▸ **Prompt**: In the records below, find the line containing "information. Look at" and restate it and all lines after it exactly, through the last line.

++++ Exercise input ++++

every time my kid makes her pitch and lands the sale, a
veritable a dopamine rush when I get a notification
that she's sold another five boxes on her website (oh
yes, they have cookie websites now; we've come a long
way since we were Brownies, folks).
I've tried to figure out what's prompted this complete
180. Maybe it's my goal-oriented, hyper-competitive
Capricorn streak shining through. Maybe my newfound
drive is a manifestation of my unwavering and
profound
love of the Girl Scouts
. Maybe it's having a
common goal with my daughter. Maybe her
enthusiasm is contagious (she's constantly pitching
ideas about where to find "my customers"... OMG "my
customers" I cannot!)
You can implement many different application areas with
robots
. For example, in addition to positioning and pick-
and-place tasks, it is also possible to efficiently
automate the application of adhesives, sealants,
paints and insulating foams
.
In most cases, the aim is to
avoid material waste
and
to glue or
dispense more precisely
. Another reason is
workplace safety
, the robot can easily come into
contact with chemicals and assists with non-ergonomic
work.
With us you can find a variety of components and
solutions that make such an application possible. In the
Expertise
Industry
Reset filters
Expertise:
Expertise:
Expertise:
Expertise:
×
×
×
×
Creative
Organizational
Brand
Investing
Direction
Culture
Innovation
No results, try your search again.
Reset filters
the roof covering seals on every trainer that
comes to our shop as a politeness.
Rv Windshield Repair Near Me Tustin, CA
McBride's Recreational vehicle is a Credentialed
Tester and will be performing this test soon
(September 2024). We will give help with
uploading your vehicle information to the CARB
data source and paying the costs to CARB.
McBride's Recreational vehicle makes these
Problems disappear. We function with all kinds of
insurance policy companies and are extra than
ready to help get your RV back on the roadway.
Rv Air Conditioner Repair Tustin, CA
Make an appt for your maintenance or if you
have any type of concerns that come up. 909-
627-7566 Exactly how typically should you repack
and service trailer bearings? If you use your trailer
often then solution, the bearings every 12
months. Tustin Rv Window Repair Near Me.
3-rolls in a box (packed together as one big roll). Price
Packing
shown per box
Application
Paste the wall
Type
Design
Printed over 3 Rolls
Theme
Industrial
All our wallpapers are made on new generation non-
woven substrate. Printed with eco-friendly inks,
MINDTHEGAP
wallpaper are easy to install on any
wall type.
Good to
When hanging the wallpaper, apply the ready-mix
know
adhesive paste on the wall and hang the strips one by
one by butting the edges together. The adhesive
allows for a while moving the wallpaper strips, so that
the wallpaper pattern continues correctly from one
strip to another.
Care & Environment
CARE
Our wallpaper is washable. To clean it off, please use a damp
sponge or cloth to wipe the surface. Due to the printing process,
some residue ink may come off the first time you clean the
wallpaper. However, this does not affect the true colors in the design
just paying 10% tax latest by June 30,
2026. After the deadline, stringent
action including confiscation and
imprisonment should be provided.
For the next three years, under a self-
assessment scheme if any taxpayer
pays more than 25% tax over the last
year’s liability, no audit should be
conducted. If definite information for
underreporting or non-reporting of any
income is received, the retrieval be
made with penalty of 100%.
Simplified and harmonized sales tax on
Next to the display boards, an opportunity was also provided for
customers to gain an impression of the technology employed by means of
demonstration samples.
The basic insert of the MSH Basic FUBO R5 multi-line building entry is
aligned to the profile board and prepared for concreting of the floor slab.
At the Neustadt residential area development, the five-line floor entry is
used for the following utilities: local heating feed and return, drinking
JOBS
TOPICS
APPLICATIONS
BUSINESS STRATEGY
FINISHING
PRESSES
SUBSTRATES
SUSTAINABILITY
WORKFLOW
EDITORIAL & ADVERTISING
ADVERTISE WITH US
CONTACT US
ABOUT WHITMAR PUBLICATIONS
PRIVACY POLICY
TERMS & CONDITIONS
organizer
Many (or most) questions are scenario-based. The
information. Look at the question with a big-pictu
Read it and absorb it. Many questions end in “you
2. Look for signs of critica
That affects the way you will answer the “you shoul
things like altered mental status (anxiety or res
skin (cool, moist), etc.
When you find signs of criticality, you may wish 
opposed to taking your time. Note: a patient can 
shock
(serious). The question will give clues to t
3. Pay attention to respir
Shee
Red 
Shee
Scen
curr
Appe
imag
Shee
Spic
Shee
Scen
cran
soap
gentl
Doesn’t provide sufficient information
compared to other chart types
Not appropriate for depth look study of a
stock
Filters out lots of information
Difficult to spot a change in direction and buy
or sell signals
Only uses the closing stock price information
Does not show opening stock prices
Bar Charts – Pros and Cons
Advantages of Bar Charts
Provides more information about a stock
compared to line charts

++++

▸ **Exercise response**:
information. Look at the question with a big-pictu
Read it and absorb it. Many questions end in “you
2. Look for signs of critica
That affects the way you will answer the “you shoul
things like altered mental status (anxiety or res
skin (cool, moist), etc.
When you find signs of criticality, you may wish 
opposed to taking your time. Note: a patient can 
shock
(serious). The question will give clues to t
3. Pay attention to respir
Shee
Red 
Shee
Scen
curr
Appe
imag
Shee
Spic
Shee
Scen
cran
soap
gentl
Doesn’t provide sufficient information
compared to other chart types
Not appropriate for depth look study of a
stock
Filters out lots of information
Difficult to spot a change in direction and buy
or sell signals
Only uses the closing stock price information
Does not show opening stock prices
Bar Charts – Pros and Cons
Advantages of Bar Charts
Provides more information about a stock
compared to line charts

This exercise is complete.